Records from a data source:
*** Begin section ***

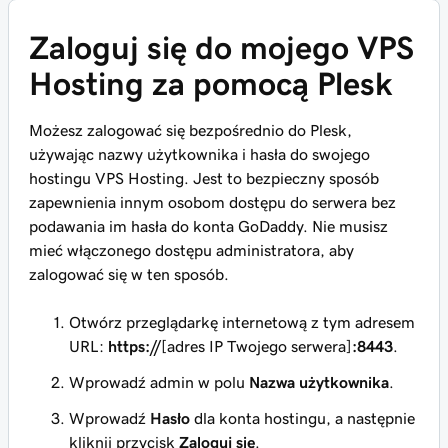
Zaloguj się do mojego VPS
Hosting za pomocą Plesk
Możesz zalogować się bezpośrednio do Plesk,
używając nazwy użytkownika i hasła do swojego
hostingu VPS Hosting. Jest to bezpieczny sposób
zapewnienia innym osobom dostępu do serwera
bez
podawania im hasła do konta GoDaddy.
Nie musisz
mieć włączonego dostępu administratora, aby
zalogować się w ten sposób.
Otwórz przeglądarkę internetową z tym adresem
URL:
https://
[adres IP Twojego serwera]
:8443
.
Wprowadź
admin
w polu
Nazwa użytkownika
.
Wprowadź
Hasło
dla konta hostingu, a następnie
kliknij przycisk
Zaloguj się
.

*** End section ***

• [What is needed]
Could you write all the entries out again exactly, but without their pictures?

• [Answer for this exercise]
Zaloguj się do mojego VPS
Hosting za pomocą Plesk
Możesz zalogować się bezpośrednio do Plesk,
używając nazwy użytkownika i hasła do swojego
hostingu VPS Hosting. Jest to bezpieczny sposób
zapewnienia innym osobom dostępu do serwera
bez
podawania im hasła do konta GoDaddy.
Nie musisz
mieć włączonego dostępu administratora, aby
zalogować się w ten sposób.
Otwórz przeglądarkę internetową z tym adresem
URL:
https://
[adres IP Twojego serwera]
:8443
.
Wprowadź
admin
w polu
Nazwa użytkownika
.
Wprowadź
Hasło
dla konta hostingu, a następnie
kliknij przycisk
Zaloguj się
.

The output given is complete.